The projector switches on, and the whirring starts again, and the cloud of smoke is tinged blue as the film’s title card flashes in dull gradients on the screen:

THE FLOWERS ARE BLOOMING IN CHERNOBYL.

There is no music, and no credits. The title is written in bold and white lettering over a black background. The director wants the audience to focus on nothing but the words. The director wants the audience to meditate on the words, without frills or distraction. He requires an empty, weightless mind to absorb the information, and everything that underlies it. The director wants the words to be tattooed inside the mind of each audience member like psychic warfare.
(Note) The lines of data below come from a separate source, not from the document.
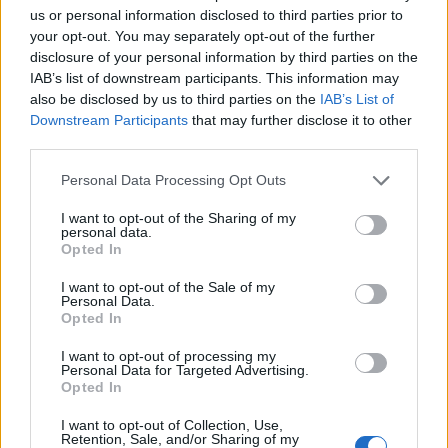
Világzenede c. podcast-sorozata erre
us or personal information disclosed to third parties prior to
vállalkozik. Legfőbb célja a tájékoztatás és
your opt-out. You may separately opt-out of the further
az igényes szórakoztatás. 2021 májusától
disclosure of your personal information by third parties on the
év végéig minden szerdán este 19:00
IAB’s list of downstream participants. This information may
also be disclosed by us to third parties on the
IAB’s List of
órakor új adással jelentkezik a
Downstream Participants
that may further disclose it to other
Kultúrparton.
third parties.
Népszerű alkotók és muzsikusok, újságírók
Please note that this website/app uses one or more Google
Personal Data Processing Opt Outs
és zeneipari szakemberek mondják és
services and may gather and store information including but
zenélik el örömüket vagy
not limited to your visit or usage behaviour. You may click to
I want to opt-out of the Sharing of my
personal data.
grant or deny consent to Google and its third-party tags to
világfájdalmukat.
Opted In
use your data for below specified purposes in below Google
consent section.
I want to opt-out of the Sale of my
A HALLGATÁSNAK NINCS ÁRA!
Personal Data.
Opted In
Munkatársak: Kiss Ferenc szerkesztő, Papp
I want to opt-out of processing my
Máté műsorvezető, András Tamara
Personal Data for Targeted Advertising.
riporter, Szabó Bence hangmester
Opted In
I want to opt-out of Collection, Use,
Készült a Nemzeti Kulturális Alap
Retention, Sale, and/or Sharing of my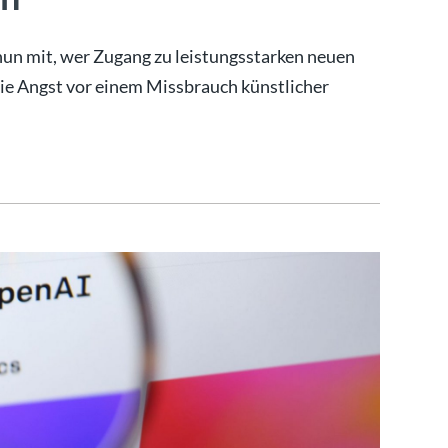
un mit, wer Zugang zu leistungsstarken neuen
ie Angst vor einem Missbrauch künstlicher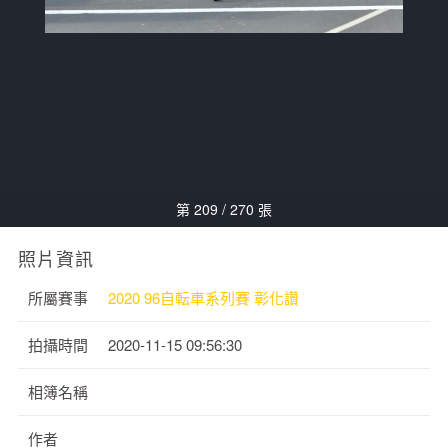
第 209 / 270 張
照片資訊
所屬賽事
2020 96自転車系列賽 彰化讚
拍攝時間
2020-11-15 09:56:30
相簿名稱
作者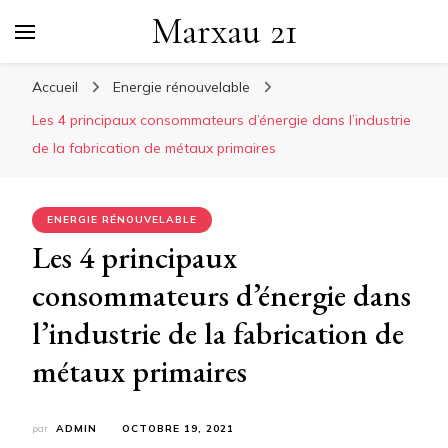
Marxau 21
Accueil
Energie rénouvelable
Les 4 principaux consommateurs d’énergie dans l’industrie
de la fabrication de métaux primaires
ENERGIE RÉNOUVELABLE
Les 4 principaux
consommateurs d’énergie dans
l’industrie de la fabrication de
métaux primaires
par
ADMIN
OCTOBRE 19, 2021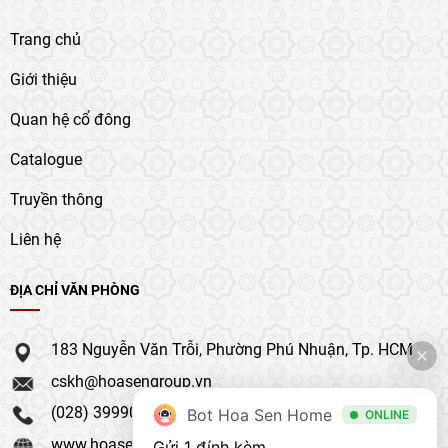
Trang chủ
Giới thiệu
Quan hệ cổ đông
Catalogue
Truyền thông
Liên hệ
ĐỊA CHỈ VĂN PHÒNG
183 Nguyễn Văn Trỗi, Phường Phú Nhuận, Tp. HCM
cskh@hoasengroup.vn
(028) 39990 111
Bot Hoa Sen Home
ONLINE
www.hoasengroup.vn
Gửi 1 đính kèm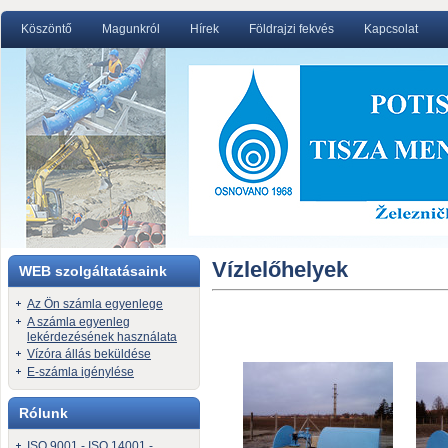
Köszöntő
Magunkról
Hírek
Földrajzi fekvés
Kapcsolat
Vízlelőhelyek
WEB szolgáltatásaink
Az Ön számla egyenlege
A számla egyenleg
lekérdezésének használata
Vízóra állás beküldése
E-számla igénylése
Rólunk
ISO 9001 - ISO 14001 -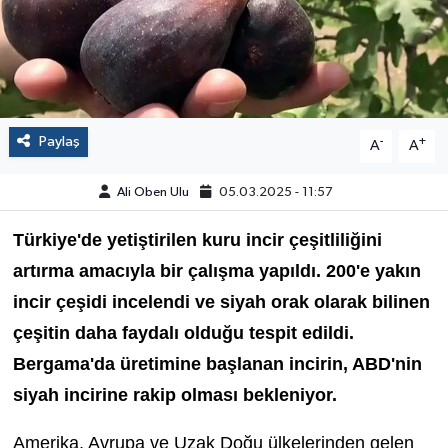
Paylaş
-
+
A
A
Ali Oben Ulu
05.03.2025 - 11:57
Türkiye'de yetiştirilen kuru incir çeşitliliğini
artırma amacıyla bir çalışma yapıldı. 200'e yakın
incir çeşidi incelendi ve siyah orak olarak bilinen
çeşitin daha faydalı olduğu tespit edildi.
Bergama'da üretimine başlanan incirin, ABD'nin
siyah incirine rakip olması bekleniyor.
Amerika, Avrupa ve Uzak Doğu ülkelerinden gelen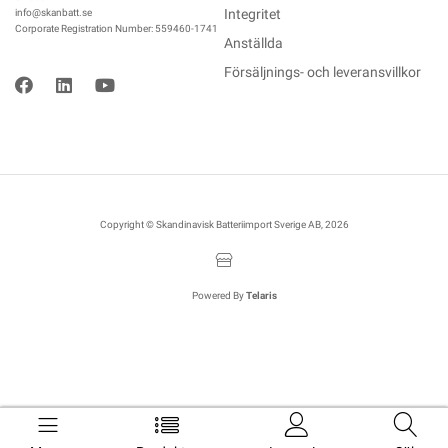
Integritet
info@skanbatt.se
Corporate Registration Number: 559460-1741
Anställda
Försäljnings- och leveransvillkor
Copyright © Skandinavisk Batteriimport Sverige AB, 2026
Powered By
Telaris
The opening scene now begins. There is no wipe or fade-in. It is sudden and direct, and violent in both these aspects.

The boy sits on a bed in an empty and locked room. Outside, screaming can be heard. The words themselves are muddled, but the words are not important and they never have been. They are empty and devoid of reason. It is the volume and the tone that matters. Objects crash against the walls and shatter upon the floor, but the boy doesn’t see what objects they are. The boy only sees the blank room and the locked door. The volume of the words grows and grows and grows, until trickles of crimson blood run down from the boy’s ears. Only when the blood drips onto the floor does the screaming stop. Only now does the door open.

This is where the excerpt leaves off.